The worst part is that those people who become drunken rowdies do so purposely, with the intent of disrupting the enjoyment of others. They don’t go looking for trouble, they go looking to cause trouble. It’s a shame that our law enforcement personnel don’t have the time or resources to deal with the assholes. There are a few river patrols, and they ticket the drunken rowdies when applicable, but the rowdies don’t bother to show up for court or pay the fines. So, until they are picked up for a more serious crime, they get away with being assholes.

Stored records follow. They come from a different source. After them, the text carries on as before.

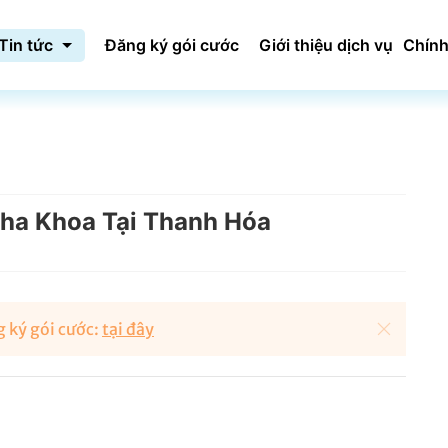
Tin tức
Đăng ký gói cước
Giới thiệu dịch vụ
Chính
Nha Khoa Tại Thanh Hóa
 ký gói cước:
tại đây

Anyway, yesterday morning was cool after the overnight rain, but the heat and humidity returned in the afternoon. Twenty four hours ago, the forecast for this morning for “jacket weather”, wrong again. The overnight lows managed to drop just a few degrees below what they were predicting for high temperatures today. It was ten to fifteen degrees warmer this morning than forecast.

It was extremely humid while I walked today, there were even a few sprinkles of rain. Then the sun would come out for a few minutes to boost the temperature, followed by a few more sprinkles to add to the humidity. And so it went.

I made a decision today, I’m going to carry just the two short lenses with me for at least the next week, maybe longer. I do love the Sigma for birding, but there are fewer species of birds around to photograph this time of year. And, I can usually get close enough to the species that are around to get good photos with the L series lens. The two shorter lenses are much better for photographing the subjects that are most abundant right now, flowers….

Unidentified flowering object

Unidentified flowering object

Unidentified flowering object

Unidentified flowering object

…and insects.

Hummingbird (sphinx) moth

Hummingbird (sphinx) moth

Hummingbird (sphinx) moth

Hummingbird (sphinx) moth

Those shots aren’t that bad, but I know that I could do better with one of the shorter lenses.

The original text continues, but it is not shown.